Loans To Family Members and Divorce
Going through a divorce is never pleasant and doing so during a pandemic only adds to this challenging time. But, even as COVID-19 continues to impact people and economies around the globe, the market environment arising from this crisis does offer some opportunities to explore for those facing the financial burden of divorce.
With interest rates being so low, an intra-family loan (or unrelated person for that matter) may be a good option to consider. When making a loan to another person for the more than $10,000, the IRS requires that an adequate interest rate be charged on the loan. Interest must be charged at least equal to AFRs (Applicable Federal Rates). The August 2020 AFR rates are:
- short-term (< 3yrs): 0.17%
- mid-term (3-9yrs): 0.99%
- long-term (>9yrs): 1.44%
These rates are tied to the bond market and are revised monthly, so they are subject to change. Setting up the loan with specific terms and establishing the date for repayment or specific installment dates will allow you to lock in the AFR for the loan’s duration.
While setting up your loan in a formal manner to comply with IRS requirements is certainly a good idea, putting the loan terms in writing can also have other benefits during divorce.
But what if there was an intra-family loan during the marriage? Years earlier, for instance, the parents of one spouse gave the married couple a sum of money. In the event of a divorce, whether this transaction is deemed a gift or a loan can have important implications as assets and liabilities are being allocated.

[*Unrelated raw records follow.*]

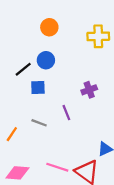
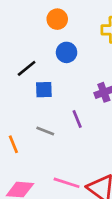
blue circle: (46, 60) -> (67, 52), moved
orange line: (12, 134) -> (13, 144), turned -56

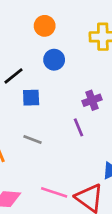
purple line: (77, 119) -> (78, 127), moved

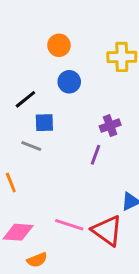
purple line: (78, 127) -> (95, 155), turned 42
gray line: (32, 140) -> (31, 146), moved

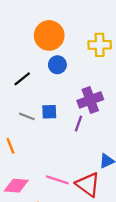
orange circle: (59, 45) -> (49, 35), size x1.6
blue square: (44, 123) -> (49, 112), moved
purple cross: (110, 126) -> (90, 100), size x1.5

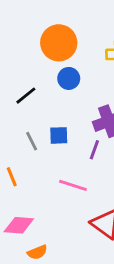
gray line: (27, 116) -> (32, 141), turned 42
pink line: (57, 180) -> (73, 185), moved

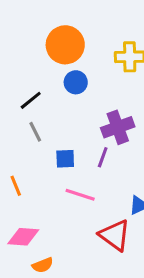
blue square: (59, 135) -> (65, 159), moved
gray line: (32, 141) -> (35, 132), moved

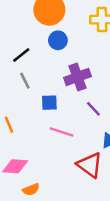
purple cross: (118, 127) -> (77, 77), moved
purple line: (103, 157) -> (93, 109), moved, turned -63

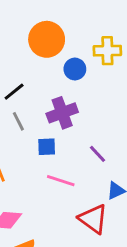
blue circle: (58, 40) -> (75, 69), moved
purple cross: (77, 77) -> (62, 113), moved

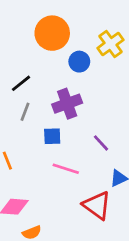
yellow cross: (107, 51) -> (111, 44), turned -35
gray line: (18, 121) -> (25, 112), turned 48

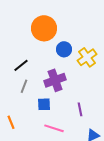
yellow cross: (111, 44) -> (87, 57), moved
purple line: (101, 143) -> (80, 109), turned 32

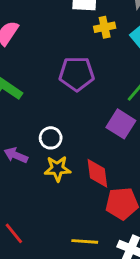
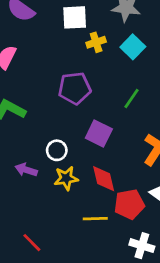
purple square: (121, 124) -> (99, 133), moved
yellow line: (85, 241) -> (95, 219), moved

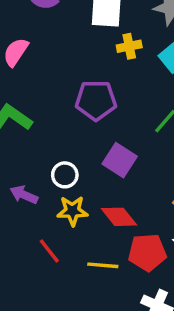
red diamond: (104, 179) -> (119, 217), turned -32
red line: (32, 243) -> (49, 251), moved

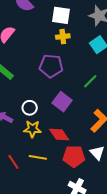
yellow cross: (129, 46) -> (63, 37), moved
red line: (49, 251) -> (13, 162), moved
yellow line: (103, 265) -> (38, 157), moved

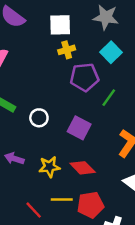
purple pentagon: (51, 66) -> (84, 77), moved
white circle: (30, 108) -> (39, 118), moved
red pentagon: (74, 156) -> (90, 205), moved

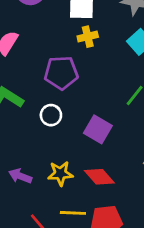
purple pentagon: (84, 77) -> (61, 73), moved
purple arrow: (14, 159) -> (20, 176), moved

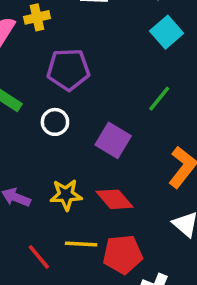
yellow cross: (88, 37) -> (37, 17), moved

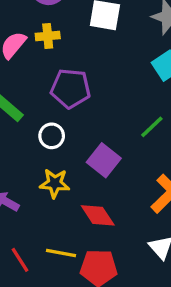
yellow star: (66, 195) -> (55, 183), moved

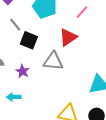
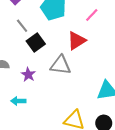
black square: (29, 40) -> (36, 43), turned 30

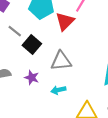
red triangle: (77, 41) -> (65, 21), moved
cyan arrow: (18, 101) -> (58, 90), moved

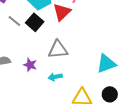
black square: (32, 45) -> (35, 22), moved

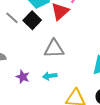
purple star: (30, 65) -> (23, 77), moved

Assume, for example, one spouse says the $20,000 received by a family member was a loan and wants it to be treated as marital debt. While the other spouse says it was a gift, not to be repaid. If the first spouse is allocated the $20,000 loan in their column, they will receive $20,000 more in assets to offset that liability. If it’s treated as a gift, then they receive no additional funds to repay the money.
In a situation like this it may be possible to show that repayment efforts had been made over the years, which would be a good indication that this was intended to be a loan. But, having a formal agreement, and preferably one created at the time the money is transferred, is likely a better way to prove the existence of the loan.
So, whether you’re looking to get a loan from a family member as a result of getting divorced or if you’ve received funds during your marriage that was intended to be a loan, document these decisions and put the terms in writing.